How to draw a representative sample from a biased portion of a sampling frame?

Question

I have a question concerning sampling.

We are planning a study in which we aim to draw conclusions about the relationship between different sources of research funding and academic impact (measured through citations). We are aware that there are several complications with making this connection and we are taking other steps to deal with them, but I want to focus on only one of them here.

We plan to use data from four different funding agencies and know that data on around 700 projects and their principal investigators (PI’s) are available from the funding agencies. We then intend to scrape data on the PI’s publications and on the funding source through which the research presented in the publications was possible from available internet-based sources such as Scopus and Web of Science. We will then do a network analysis based on the publications. However, making the connection between the projects, their PI’s and the publications produced through funding from the project is complicated but the available data is incomplete.
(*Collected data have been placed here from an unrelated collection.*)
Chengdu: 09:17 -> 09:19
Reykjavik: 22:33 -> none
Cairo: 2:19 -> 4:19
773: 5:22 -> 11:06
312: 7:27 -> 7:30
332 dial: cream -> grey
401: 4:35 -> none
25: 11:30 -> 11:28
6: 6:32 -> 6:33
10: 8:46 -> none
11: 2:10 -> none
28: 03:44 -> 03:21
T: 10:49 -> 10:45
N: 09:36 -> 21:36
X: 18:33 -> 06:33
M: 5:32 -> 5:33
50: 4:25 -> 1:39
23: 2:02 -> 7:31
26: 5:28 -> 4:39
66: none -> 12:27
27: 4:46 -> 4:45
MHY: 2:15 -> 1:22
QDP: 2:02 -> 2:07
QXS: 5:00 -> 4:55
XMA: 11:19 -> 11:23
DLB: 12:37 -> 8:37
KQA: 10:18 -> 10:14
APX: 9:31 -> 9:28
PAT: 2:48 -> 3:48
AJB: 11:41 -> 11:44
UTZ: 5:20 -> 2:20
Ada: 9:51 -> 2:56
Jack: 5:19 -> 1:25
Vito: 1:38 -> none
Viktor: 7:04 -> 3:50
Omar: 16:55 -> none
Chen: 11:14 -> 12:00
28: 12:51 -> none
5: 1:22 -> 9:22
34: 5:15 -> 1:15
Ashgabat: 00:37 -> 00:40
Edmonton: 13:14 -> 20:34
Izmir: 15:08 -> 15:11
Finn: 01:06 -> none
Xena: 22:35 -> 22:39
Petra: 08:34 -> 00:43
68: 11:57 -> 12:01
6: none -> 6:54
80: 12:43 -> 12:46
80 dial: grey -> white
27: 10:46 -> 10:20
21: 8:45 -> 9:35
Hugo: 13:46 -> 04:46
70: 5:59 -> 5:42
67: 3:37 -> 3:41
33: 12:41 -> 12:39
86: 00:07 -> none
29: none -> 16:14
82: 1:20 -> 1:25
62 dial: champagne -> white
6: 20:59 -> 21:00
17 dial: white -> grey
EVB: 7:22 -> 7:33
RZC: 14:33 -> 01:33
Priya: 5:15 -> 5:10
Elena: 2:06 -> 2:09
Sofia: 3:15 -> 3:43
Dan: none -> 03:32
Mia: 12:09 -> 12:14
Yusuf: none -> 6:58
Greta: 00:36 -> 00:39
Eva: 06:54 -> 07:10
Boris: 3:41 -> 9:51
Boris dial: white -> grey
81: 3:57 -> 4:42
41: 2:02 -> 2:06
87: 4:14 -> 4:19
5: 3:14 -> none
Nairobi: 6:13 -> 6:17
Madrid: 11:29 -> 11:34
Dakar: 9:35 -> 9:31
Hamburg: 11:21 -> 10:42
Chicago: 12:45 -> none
Our final sample needs to contain data on PI’s publications and the funding source with which the research was conducted. Based on preparatory work, we expect that for these ~700 PI’s and their publications, data on funding source will only be available for perhaps 50% of them. We also expect this information to be subject to bias, for example in the sense that it is common to provide data on funding in the natural science journals but uncommon in social science journals (other aspects are likely to be age, gender, tenureship etc.).

How do we draw a representative sample of the 700 PI’s from the ~50% of them for which data is available?

Additional clarification of the nature of the data:

We will get the names of PI’s from the funding agencies websites (all of them have databases available online). We have asked two of the funding agencies for access to internal data so far, and they would assist us in choosing projects and provide data, but this is unlikely to differ from the data that is available online already.

In order to match and de-duplicate the names from the lists, we will use a database system for the scraping process. Persons (researchers) are stored in one table and connections between texts and/or projects are stored in another table. Each person is entered only once in the database, if the scraper finds it again it only adds another connection. However, we need to check for typos and other writing mistakes (e.g. left out middle names etc.). Therefore, names are split into first_names etc and Levenshtein distance is used to find very similar names. When the scraper finds something very similar (e.g. same last name, same first name, but different middle names) it asks how to proceed and we manually research if the two persons found are the same.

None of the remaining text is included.